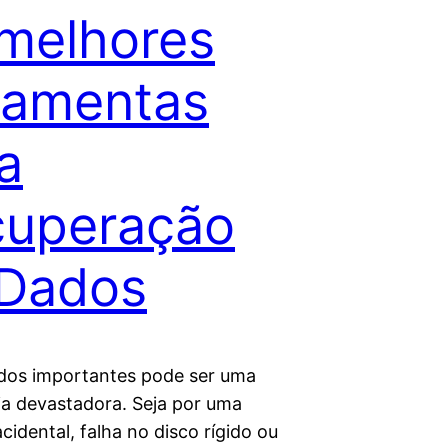
melhores
ramentas
a
cuperação
 Dados
dos importantes pode ser uma
ia devastadora. Seja por uma
cidental, falha no disco rígido ou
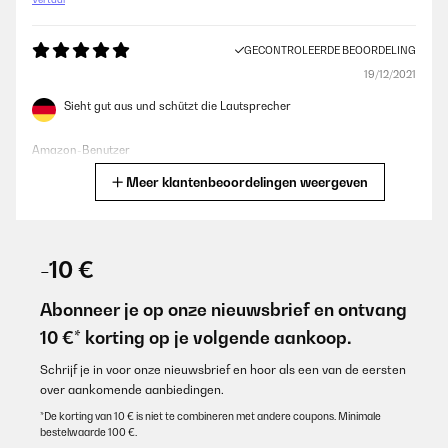
GECONTROLEERDE BEOORDELING
19/12/2021
Sieht gut aus und schützt die Lautsprecher
Amazon-Benutzer
Meer klantenbeoordelingen weergeven
Vertaal
GECONTROLEERDE BEOORDELING
26/10/2019
-10 €
Numan Retrospective 1978 MKII Abdeckgitter Grau. Der Artikel
war trotz "gutem Zustand" auf Marketplace in einem absolut
Abonneer je op onze nieuwsbrief en ontvang
neuwertigem Zustand. Keinerlei Gebrauchsspuren zu erkennen.
10 €* korting op je volgende aankoop.
1A Produkt. Hochwertige Bespannung (straff aufgezogen) und
klemmt genau im Frontbereich der Boxen. Gekauft um meine 1978
MKII nach knapp 2 Jahren mit andersfarbigen (derzeit
Schrijf je in voor onze nieuwsbrief en hoor als een van de eersten
dunkelbraune) Gittern passend zum Equipment aufzupimpen. :-)
over aankomende aanbiedingen.
Ein super Produkt (Boxen sowie auch die Klemmgitter). Vielen
Dank
*De korting van 10 € is niet te combineren met andere coupons. Minimale
bestelwaarde 100 €.
Amazon-Benutzer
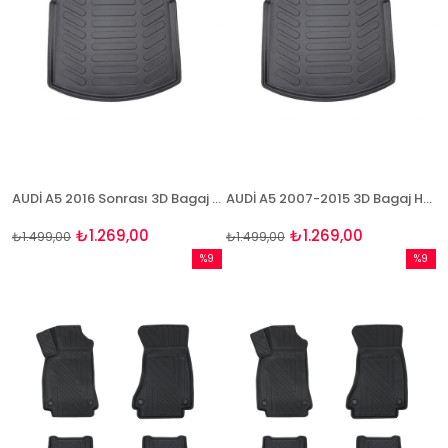
AUDİ A5 2016 Sonrası 3D Bagaj Havuzu Rizline
AUDİ A5 2007-2015 3D Bagaj Havuzu Rizline
₺1.269,00
₺1.269,00
₺1.499,00
₺1.499,00
%9
%9
İndirim
İndirim
%9İndirim
%9İndir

****

- _About this exercise_: Go through the data above and print exactly the lines from its first line through the line holding "Meer klantenbeoordelingen weergeven", both included, leaving pictures aside.

- _Task solution_:
melhores
ramentas
a
cuperação
 Dados
dos importantes pode ser uma
ia devastadora. Seja por uma
cidental, falha no disco rígido ou
GECONTROLEERDE BEOORDELING
19/12/2021
Sieht gut aus und schützt die Lautsprecher
Amazon-Benutzer
Meer klantenbeoordelingen weergeven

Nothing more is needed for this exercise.